La solución no es más personal, es protocolo
Las farmacias que implantan un checklist de fin de jornada reducen los errores entre un 60% y un 85% según auditorías internas. El coste de implantación: cero. El tiempo adicional por jornada: 8-12 minutos.
El checklist de 10 puntos
Verificación operativa (últimas 2 horas)
- Doble verificación en recetas de alto riesgo: pediátricos, polimedicados mayores de 75, oncológicos, anticoagulantes. Segundo farmacéutico revisa antes de entregar.
- Pausa obligatoria cada 90 minutos del farmacéutico adjunto: 5 minutos fuera del mostrador. No es un lujo, es prevención.
- Revisión visual del cola de pedidos pendientes antes del cierre parcial del software.
Verificación de cierre
- Cierre de caja con cuadre: si hay diferencia superior al 1% del volumen del día, revisión inmediata antes de cerrar.
- Revisión de estupefacientes: cuadre físico vs. registro informático. Obligatorio por normativa, pero con frecuencia se hace mal.
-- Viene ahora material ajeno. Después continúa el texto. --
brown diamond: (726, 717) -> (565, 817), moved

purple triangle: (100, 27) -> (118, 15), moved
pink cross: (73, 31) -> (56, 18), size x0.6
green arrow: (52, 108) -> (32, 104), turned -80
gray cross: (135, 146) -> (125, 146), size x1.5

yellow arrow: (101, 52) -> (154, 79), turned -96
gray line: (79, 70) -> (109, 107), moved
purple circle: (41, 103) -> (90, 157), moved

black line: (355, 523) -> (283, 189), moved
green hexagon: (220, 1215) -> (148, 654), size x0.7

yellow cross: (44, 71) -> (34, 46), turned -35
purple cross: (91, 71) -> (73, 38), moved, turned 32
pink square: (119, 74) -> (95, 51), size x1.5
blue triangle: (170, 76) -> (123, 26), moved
- Verificación de nevera: temperatura actual y registro de temperatura máxima/mínima del día. Firma del responsable del cierre.
- Revisión de pedidos pendientes de entrada: confirmación de qué llega mañana.
- Devoluciones pendientes: tramitadas antes del cierre.
Verificación estratégica
- Repaso de incidencias del día: anotación en hoja común de cualquier problema (paciente con duda, medicamento no disponible, error detectado). Base para la reunión semanal.
- Cierre físico y confirmación: cierre de persianas, conexión de alarma, confirmación de apagado de equipos no críticos.
La hoja física, no digital
Suena contraintuitivo, pero el checklist funciona mejor en papel que en tablet. Razón: la firma manual hace al responsable del cierre comprometerse visualmente. Una vez firmado, se archiva. En 30 días hay 30 hojas. En una auditoría, prueba irrefutable de diligencia.
Un error de dispensación evitado puede ahorrar desde una reclamación hasta un expediente sancionador. El coste del checklist es una hoja de papel al día.
La revisión mensual
Una vez al mes, revisa las hojas acumuladas. Busca patrones: ¿qué día de la semana hay más incidencias? ¿qué tipo de paciente genera más dudas? ¿qué turno concentra los errores? El checklist no solo previene: genera datos para mejorar procesos.
Implantarlo requiere tres semanas de insistencia. A partir de la cuarta, se convierte en automatismo.